Michael J. Thirman, MD, associate professor of medicine, University of Chicago Medicine, discusses the rationale for using the investigational agent SNDX-5613 to treat a subtype of acute myeloid leukemia (AML) and acute lymphoblastic leukemia (ALL).
Mixed lineage leukemia (MLL)-rearranged leukemias account for approximately 5-10% of all leukemias and 80% of infant acute leukemias. Currently, there are no approved treatments for patients with MLL-rearranged leukemias, which are associated with a poor prognosis.
Many centers around the world have been investigating MLL fusion proteins, says Thirman. Moreover, these laboratories have identified that the interaction between MLL and the menin protein is a key mediator in AML and ALL.

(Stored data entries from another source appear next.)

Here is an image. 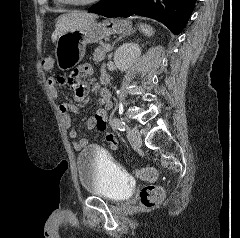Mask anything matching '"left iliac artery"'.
Returning <instances> with one entry per match:
<instances>
[{
	"label": "left iliac artery",
	"instance_id": "1",
	"mask_svg": "<svg viewBox=\"0 0 240 238\" xmlns=\"http://www.w3.org/2000/svg\"><path fill=\"white\" fill-rule=\"evenodd\" d=\"M113 125L121 131H125L128 129V126L126 125V123L117 118L113 119Z\"/></svg>",
	"mask_w": 240,
	"mask_h": 238
}]
</instances>
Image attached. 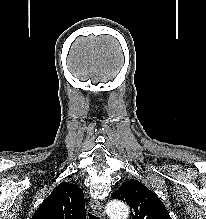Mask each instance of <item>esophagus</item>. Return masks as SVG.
<instances>
[{"instance_id":"obj_1","label":"esophagus","mask_w":206,"mask_h":219,"mask_svg":"<svg viewBox=\"0 0 206 219\" xmlns=\"http://www.w3.org/2000/svg\"><path fill=\"white\" fill-rule=\"evenodd\" d=\"M90 207H91L92 211L94 212V214L98 215L100 217V219H106L105 213L102 209V204L99 200H97L95 198H91L90 199Z\"/></svg>"}]
</instances>
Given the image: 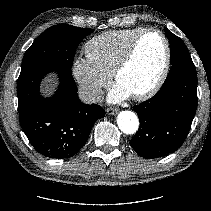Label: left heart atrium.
Masks as SVG:
<instances>
[{
  "mask_svg": "<svg viewBox=\"0 0 211 211\" xmlns=\"http://www.w3.org/2000/svg\"><path fill=\"white\" fill-rule=\"evenodd\" d=\"M130 95L131 94L127 89H125L119 83H116L110 91L109 99L110 101L115 102V101L127 99Z\"/></svg>",
  "mask_w": 211,
  "mask_h": 211,
  "instance_id": "obj_1",
  "label": "left heart atrium"
}]
</instances>
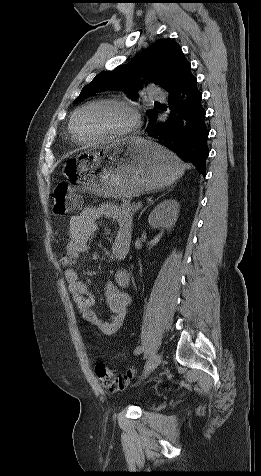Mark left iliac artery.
I'll return each instance as SVG.
<instances>
[{"instance_id":"1","label":"left iliac artery","mask_w":261,"mask_h":476,"mask_svg":"<svg viewBox=\"0 0 261 476\" xmlns=\"http://www.w3.org/2000/svg\"><path fill=\"white\" fill-rule=\"evenodd\" d=\"M143 350H144V347L138 346V347L135 349L134 353H135V354H140V353L143 352Z\"/></svg>"}]
</instances>
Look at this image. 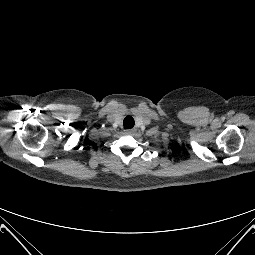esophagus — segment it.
Masks as SVG:
<instances>
[{
	"label": "esophagus",
	"mask_w": 255,
	"mask_h": 255,
	"mask_svg": "<svg viewBox=\"0 0 255 255\" xmlns=\"http://www.w3.org/2000/svg\"><path fill=\"white\" fill-rule=\"evenodd\" d=\"M126 133H128V134L133 133V129H127V130H126Z\"/></svg>",
	"instance_id": "34e87169"
}]
</instances>
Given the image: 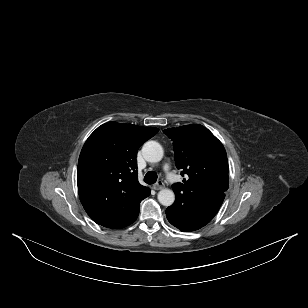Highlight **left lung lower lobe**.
Listing matches in <instances>:
<instances>
[{"label": "left lung lower lobe", "instance_id": "0a47b994", "mask_svg": "<svg viewBox=\"0 0 308 308\" xmlns=\"http://www.w3.org/2000/svg\"><path fill=\"white\" fill-rule=\"evenodd\" d=\"M225 194H221L207 201L180 208L171 205L166 209L168 221L179 230L190 232L200 229L209 223L218 212Z\"/></svg>", "mask_w": 308, "mask_h": 308}]
</instances>
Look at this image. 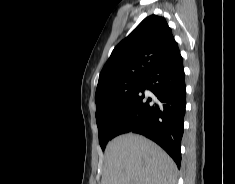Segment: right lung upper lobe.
<instances>
[{
    "instance_id": "right-lung-upper-lobe-1",
    "label": "right lung upper lobe",
    "mask_w": 235,
    "mask_h": 184,
    "mask_svg": "<svg viewBox=\"0 0 235 184\" xmlns=\"http://www.w3.org/2000/svg\"><path fill=\"white\" fill-rule=\"evenodd\" d=\"M179 50L166 19L145 18L112 51L104 65L95 94L96 107L105 103L109 89L144 77Z\"/></svg>"
}]
</instances>
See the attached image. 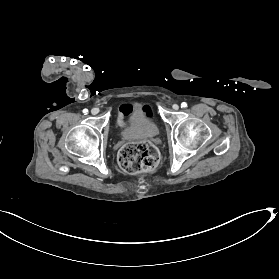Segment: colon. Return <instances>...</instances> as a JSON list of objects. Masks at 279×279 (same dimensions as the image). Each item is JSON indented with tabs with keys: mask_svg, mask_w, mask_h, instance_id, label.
<instances>
[{
	"mask_svg": "<svg viewBox=\"0 0 279 279\" xmlns=\"http://www.w3.org/2000/svg\"><path fill=\"white\" fill-rule=\"evenodd\" d=\"M118 160L124 171L138 174L155 168L158 153L156 148L148 142L129 143L121 148Z\"/></svg>",
	"mask_w": 279,
	"mask_h": 279,
	"instance_id": "5ec220e1",
	"label": "colon"
}]
</instances>
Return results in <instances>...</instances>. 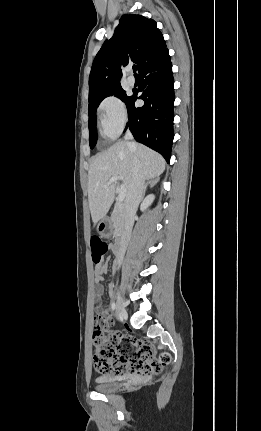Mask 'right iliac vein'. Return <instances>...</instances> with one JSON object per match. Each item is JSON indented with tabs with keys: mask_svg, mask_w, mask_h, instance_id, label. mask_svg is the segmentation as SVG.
<instances>
[{
	"mask_svg": "<svg viewBox=\"0 0 261 431\" xmlns=\"http://www.w3.org/2000/svg\"><path fill=\"white\" fill-rule=\"evenodd\" d=\"M126 310L123 302V298L120 293H117V301H116V316L117 318H126Z\"/></svg>",
	"mask_w": 261,
	"mask_h": 431,
	"instance_id": "63e3f726",
	"label": "right iliac vein"
}]
</instances>
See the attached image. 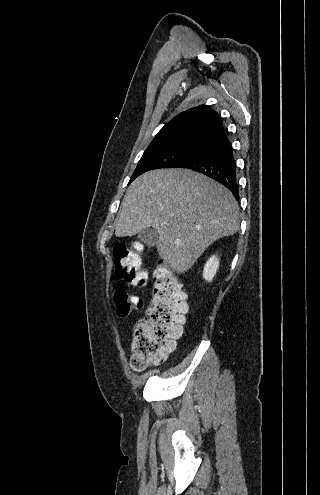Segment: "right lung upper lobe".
Masks as SVG:
<instances>
[{"mask_svg": "<svg viewBox=\"0 0 320 495\" xmlns=\"http://www.w3.org/2000/svg\"><path fill=\"white\" fill-rule=\"evenodd\" d=\"M223 130L217 112L207 105H200L178 114L165 124L149 146L183 139L208 140Z\"/></svg>", "mask_w": 320, "mask_h": 495, "instance_id": "right-lung-upper-lobe-1", "label": "right lung upper lobe"}]
</instances>
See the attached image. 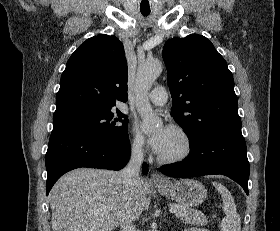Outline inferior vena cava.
I'll return each instance as SVG.
<instances>
[{"label": "inferior vena cava", "mask_w": 280, "mask_h": 231, "mask_svg": "<svg viewBox=\"0 0 280 231\" xmlns=\"http://www.w3.org/2000/svg\"><path fill=\"white\" fill-rule=\"evenodd\" d=\"M143 161L142 143L134 141L131 147V157L127 167L122 169V177L124 183H132L140 179L139 171ZM120 231H138L135 225H133L131 219H123L120 225Z\"/></svg>", "instance_id": "602c4592"}]
</instances>
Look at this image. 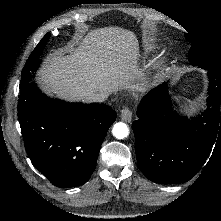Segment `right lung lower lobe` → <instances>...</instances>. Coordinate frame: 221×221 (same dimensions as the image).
<instances>
[{
    "mask_svg": "<svg viewBox=\"0 0 221 221\" xmlns=\"http://www.w3.org/2000/svg\"><path fill=\"white\" fill-rule=\"evenodd\" d=\"M117 117L107 105L68 103L44 95L35 83L21 89L18 119L27 154L54 186L83 185Z\"/></svg>",
    "mask_w": 221,
    "mask_h": 221,
    "instance_id": "98d812e1",
    "label": "right lung lower lobe"
}]
</instances>
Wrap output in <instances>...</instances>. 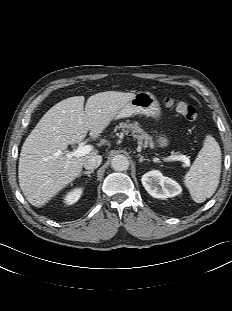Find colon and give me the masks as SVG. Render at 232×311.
<instances>
[{"instance_id":"obj_1","label":"colon","mask_w":232,"mask_h":311,"mask_svg":"<svg viewBox=\"0 0 232 311\" xmlns=\"http://www.w3.org/2000/svg\"><path fill=\"white\" fill-rule=\"evenodd\" d=\"M164 103L166 107L175 109L176 112L187 121H194L198 117L196 108L186 102L175 101L174 99L167 98Z\"/></svg>"}]
</instances>
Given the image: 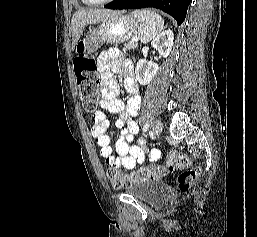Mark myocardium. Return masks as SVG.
<instances>
[{
    "label": "myocardium",
    "mask_w": 257,
    "mask_h": 237,
    "mask_svg": "<svg viewBox=\"0 0 257 237\" xmlns=\"http://www.w3.org/2000/svg\"><path fill=\"white\" fill-rule=\"evenodd\" d=\"M91 5H104L115 0H86Z\"/></svg>",
    "instance_id": "f54148a6"
}]
</instances>
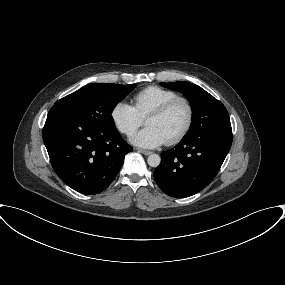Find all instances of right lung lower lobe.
<instances>
[{
    "instance_id": "obj_1",
    "label": "right lung lower lobe",
    "mask_w": 285,
    "mask_h": 285,
    "mask_svg": "<svg viewBox=\"0 0 285 285\" xmlns=\"http://www.w3.org/2000/svg\"><path fill=\"white\" fill-rule=\"evenodd\" d=\"M43 141L59 178L83 194L105 190L132 151L115 129L97 128L62 110H50Z\"/></svg>"
}]
</instances>
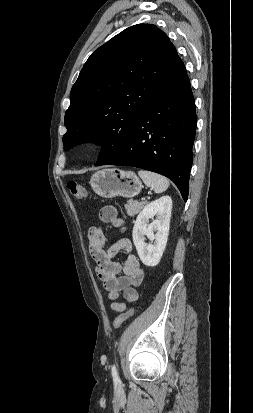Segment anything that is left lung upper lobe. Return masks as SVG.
<instances>
[{"mask_svg": "<svg viewBox=\"0 0 253 413\" xmlns=\"http://www.w3.org/2000/svg\"><path fill=\"white\" fill-rule=\"evenodd\" d=\"M178 58L153 24L131 26L99 47L71 89L64 150L95 142L102 146L96 165L106 162L124 146Z\"/></svg>", "mask_w": 253, "mask_h": 413, "instance_id": "1", "label": "left lung upper lobe"}]
</instances>
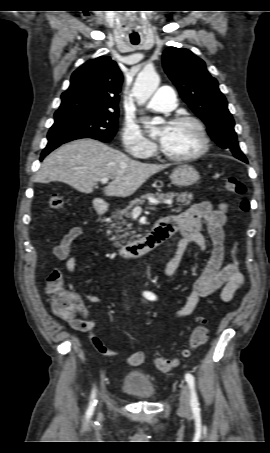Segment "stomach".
<instances>
[{
  "label": "stomach",
  "mask_w": 270,
  "mask_h": 453,
  "mask_svg": "<svg viewBox=\"0 0 270 453\" xmlns=\"http://www.w3.org/2000/svg\"><path fill=\"white\" fill-rule=\"evenodd\" d=\"M200 178L198 171L190 165L176 167L170 176L172 184L178 187H188L195 184Z\"/></svg>",
  "instance_id": "stomach-1"
}]
</instances>
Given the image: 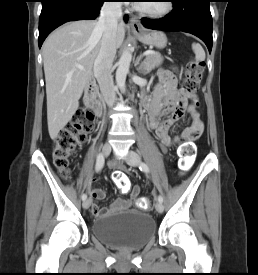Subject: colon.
I'll return each instance as SVG.
<instances>
[{
  "label": "colon",
  "instance_id": "5ec220e1",
  "mask_svg": "<svg viewBox=\"0 0 258 275\" xmlns=\"http://www.w3.org/2000/svg\"><path fill=\"white\" fill-rule=\"evenodd\" d=\"M203 73V66L200 62L192 60L186 67L182 75L181 90L187 92L190 97L197 102L195 92ZM94 127V115L87 109L79 110L68 123L57 134L53 145V159L55 165L59 168L64 178H69L71 171L69 168L70 158L73 155L77 145L83 142L85 134ZM194 145L192 142L182 144L179 151L180 169L187 170L194 158ZM116 187L122 192H129L131 189L128 176L121 171H116L112 175ZM137 205L140 209H147L150 205L148 198L138 199Z\"/></svg>",
  "mask_w": 258,
  "mask_h": 275
}]
</instances>
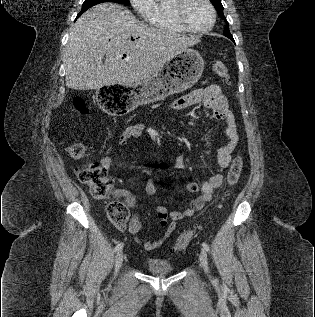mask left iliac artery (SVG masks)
Instances as JSON below:
<instances>
[{"mask_svg":"<svg viewBox=\"0 0 315 317\" xmlns=\"http://www.w3.org/2000/svg\"><path fill=\"white\" fill-rule=\"evenodd\" d=\"M202 247L204 248V250H206L207 252H209V246L206 243H202Z\"/></svg>","mask_w":315,"mask_h":317,"instance_id":"obj_1","label":"left iliac artery"}]
</instances>
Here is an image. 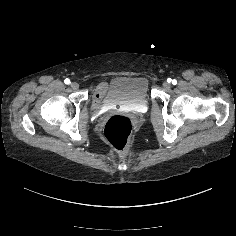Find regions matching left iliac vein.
Segmentation results:
<instances>
[{
  "instance_id": "4c4485c4",
  "label": "left iliac vein",
  "mask_w": 236,
  "mask_h": 236,
  "mask_svg": "<svg viewBox=\"0 0 236 236\" xmlns=\"http://www.w3.org/2000/svg\"><path fill=\"white\" fill-rule=\"evenodd\" d=\"M163 87H164L165 89H169V88L171 87V84H170L169 82L165 81V82L163 83Z\"/></svg>"
}]
</instances>
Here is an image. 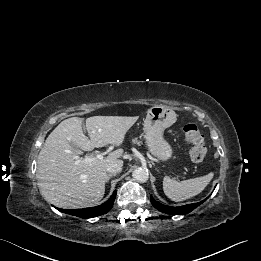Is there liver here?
<instances>
[{
  "mask_svg": "<svg viewBox=\"0 0 261 261\" xmlns=\"http://www.w3.org/2000/svg\"><path fill=\"white\" fill-rule=\"evenodd\" d=\"M138 117L93 116L85 120L89 137L78 117L62 121L47 137L37 160V178L41 195L60 208H84L98 204L105 193L107 166L120 160L123 149L103 159L79 156L82 151L112 144L120 146ZM88 157V156H87ZM122 161V160H121Z\"/></svg>",
  "mask_w": 261,
  "mask_h": 261,
  "instance_id": "1",
  "label": "liver"
}]
</instances>
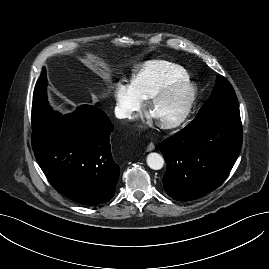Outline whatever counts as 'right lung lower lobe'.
Segmentation results:
<instances>
[{"label": "right lung lower lobe", "mask_w": 269, "mask_h": 269, "mask_svg": "<svg viewBox=\"0 0 269 269\" xmlns=\"http://www.w3.org/2000/svg\"><path fill=\"white\" fill-rule=\"evenodd\" d=\"M112 130L101 109L83 105L32 133L36 160L56 191L89 206L114 196L120 168L110 150Z\"/></svg>", "instance_id": "98d812e1"}]
</instances>
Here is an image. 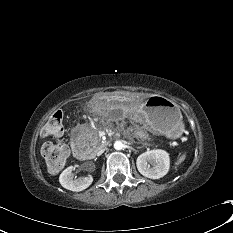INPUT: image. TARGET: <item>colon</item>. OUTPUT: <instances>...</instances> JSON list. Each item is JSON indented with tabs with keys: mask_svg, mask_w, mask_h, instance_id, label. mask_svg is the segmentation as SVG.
<instances>
[{
	"mask_svg": "<svg viewBox=\"0 0 233 233\" xmlns=\"http://www.w3.org/2000/svg\"><path fill=\"white\" fill-rule=\"evenodd\" d=\"M63 112L55 111L43 128V134L46 136H56L63 131ZM42 152L49 170L58 171L66 162L68 156V147L62 140L56 142H46L43 144Z\"/></svg>",
	"mask_w": 233,
	"mask_h": 233,
	"instance_id": "5ec220e1",
	"label": "colon"
}]
</instances>
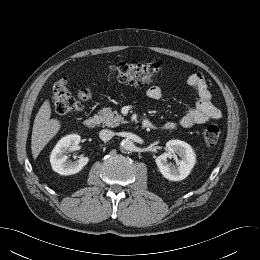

The highly specific, investigational, and potentially first-in-class compound SNDX-5613 blocks the MLL/menin interaction, explains Thirman. Preclinical cell lines and animal models demonstrated the compound’s efficacy in eliminating MLL-rearranged leukemia cells. Recent preclinical studies have also shown activity in NPM1-mutated AML.
SNDX-5613 is currently being evaluated in the phase I/II AUGMENT-101 trial for patients with relapsed/refractory leukemias, including those with an MLL/KMT2Aa gene rearrangement. One complete response has been noted in a patient with relapsed MLL-rearranged leukemia treated with SNDX-5613, concludes Thirman.